Until Portland, no other city was looking to rechannel private investment this way. Others are now considering it.
4) Garages would finally become optional
If you’ve been reading Sightline.org for very long, you probably know how we feel about mandatory parking rules: They’re hobgoblins that tear down trees, gobble up insane amounts of our civilization’s wealth, block the construction of the sorts of neighborhoods people seem to enjoy spending time in and act as a “fertility drug for cars.” Yet somehow, as the world’s climate clock ticks toward high noon, almost every city has them.
Driveways on low-density lots are particularly ridiculous because every driveway essentially eliminates a curbside parking space.
Garages and other off-street parking would remain a legal option under Portland’s residential infill proposal. But they would no longer be a requirement for residents who, for whatever reason, don’t feel the need for them.
It’s true that many Portlanders will continue to own cars and park them in the street. It’s true that in crowded areas, this can be annoying … but only to other Portlanders who want to do the exact same thing. And annoyance is no reason to prioritize parking a car over housing a family—which is exactly what a city does when it bans car-free homes.
5) The city could help ordinary homeowners use their new zoning
Last year, I pointed out that four is a magic number in disability law: Since 1988, any new building with at least four homes has been federally required to make the ground-floor units wheelchair-accessible.
Four also happens to be a magic number for something else: financing. It’s the largest number of homes for which the US government will back a traditional 30-year mortgage.
In practical terms, this means you don’t have to be friends with a millionaire to consider financing a fourplex on your property. You just have to open the door of a bank. And with a long-term loan, your initial cost basis is likely to be lower than a professional developer’s—which can let you compete with big developers on rent.

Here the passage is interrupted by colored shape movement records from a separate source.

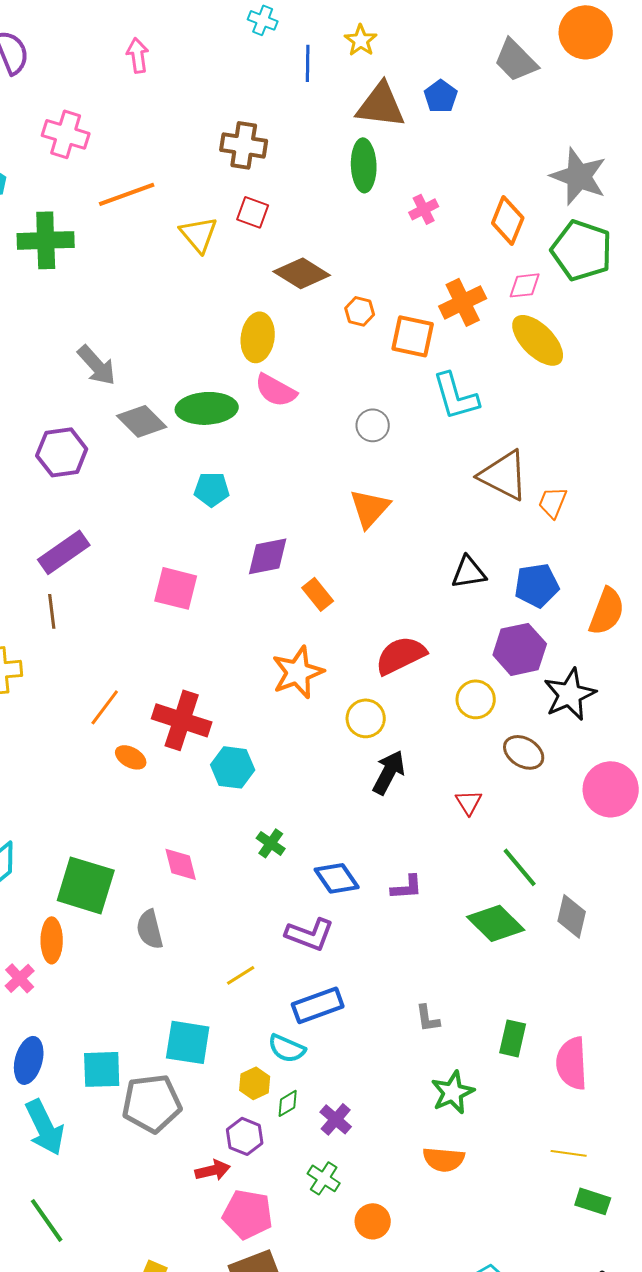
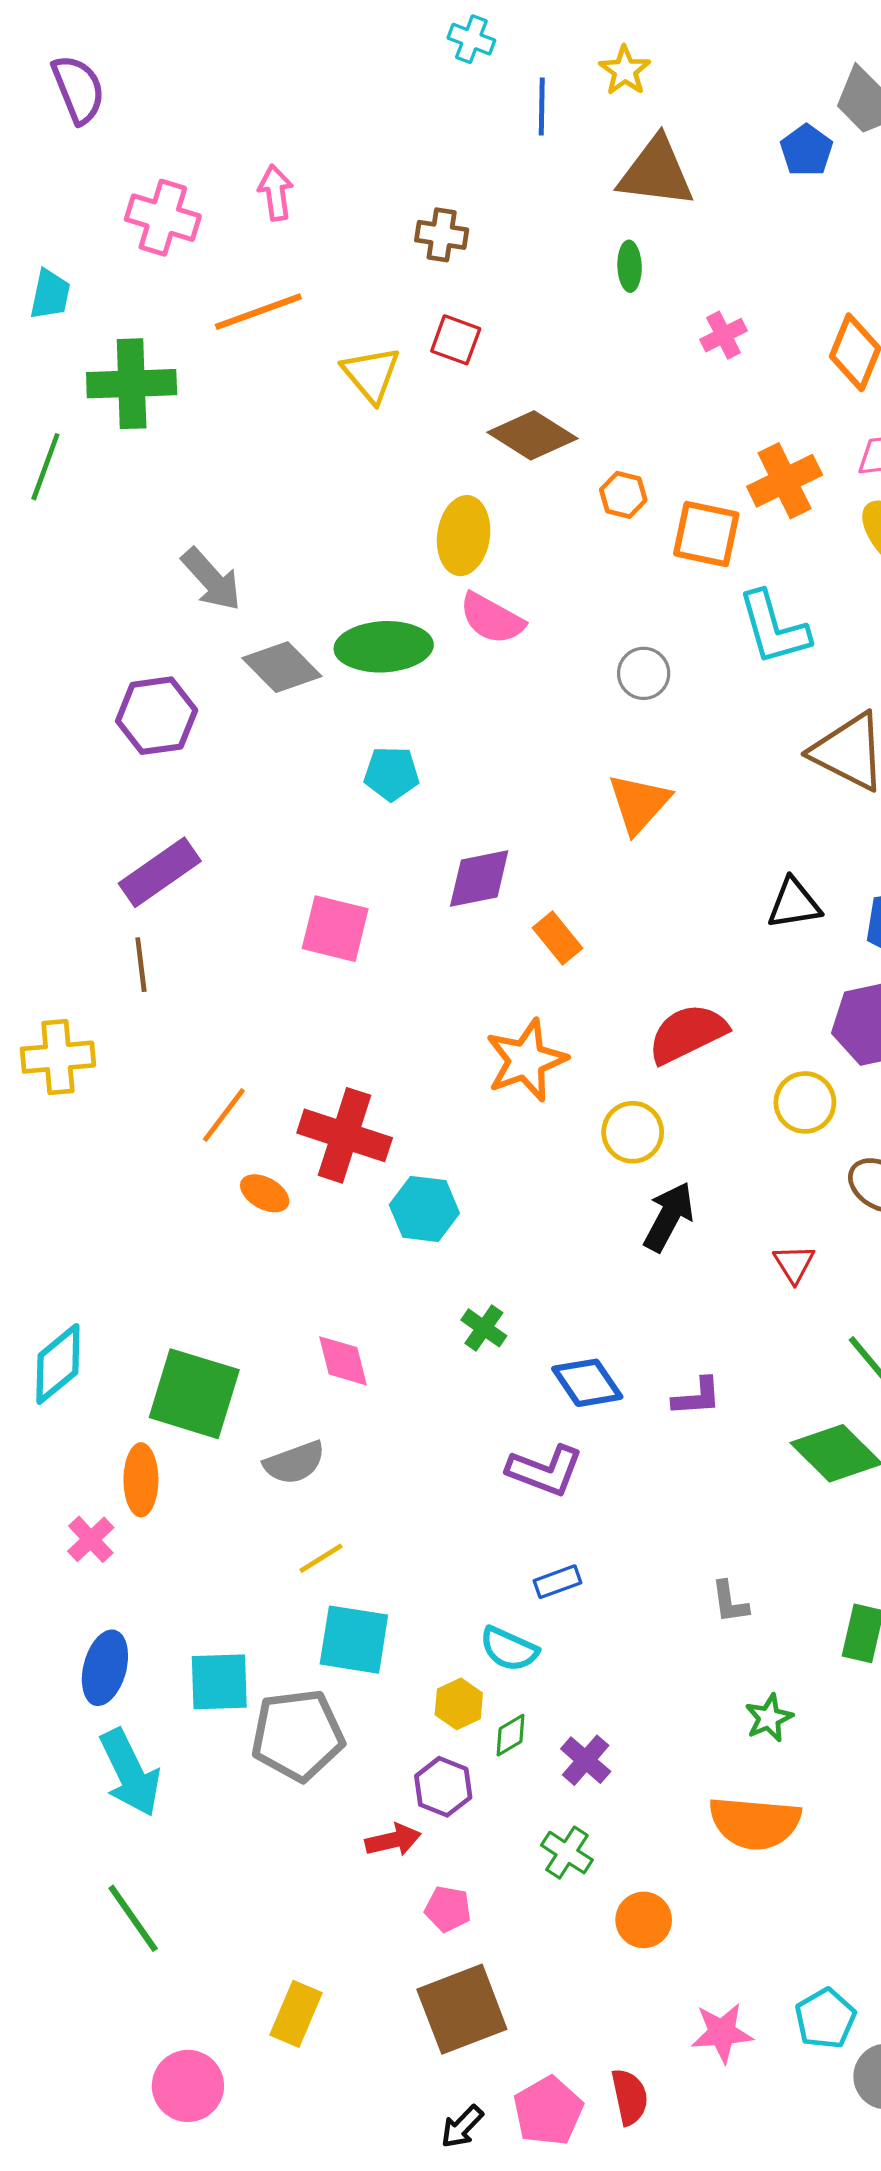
pink arrow: (138, 55) -> (276, 193), moved
blue pentagon: (441, 96) -> (806, 150), moved
brown cross: (244, 145) -> (442, 235), size x0.7
green ellipse: (364, 165) -> (630, 266), size x0.6
gray semicircle: (150, 929) -> (294, 1463), turned -96
yellow line: (241, 975) -> (321, 1558), moved
blue rectangle: (318, 1005) -> (557, 1582), size x0.6
green star: (453, 1092) -> (769, 1718), size x0.7
orange semicircle: (444, 1159) -> (755, 1823), size x1.4
pink pentagon: (248, 1214) -> (448, 1909), size x0.6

This democratization of development could be a good thing for small landlords and tenants alike. But it’ll only happen to the extent that ordinary Portlanders can actually navigate the financing system. The city has been trying for years to nurture an industry of lenders and appraisers with the knowhow to create loan products for accessory dwelling units, and that work finally seems to be paying off as banks and credit unions begin to create new loan products.
The city could build on that work by following in the steps of La Más, a Los Angeles organization whose Backyard Homes Project is a best-in-class program for helping homeowners finance ADUs in exchange for renting them to low-income tenants for several years. A few Portland organizations are eagerly pursuing the subsidized-ADU concept here. The city could support them by planning to fund subsidized-ADU models that work and support housing more generally by putting some effort into helping homeowners navigate the financing process for market-rate additions to their property.
One step in a long road to better housing
For all its big ideas and thoughtful details, Portland’s residential infill project is far from serving as a finish line. Good housing policy requires good zoning, adequate funding, smart taxation and constant attention to fairness and justice.
But Portland’s reform proposal deserves wide attention for what it stands to become: The most progressive reform to low-density zoning in American history.
At least until the next city gets inspired.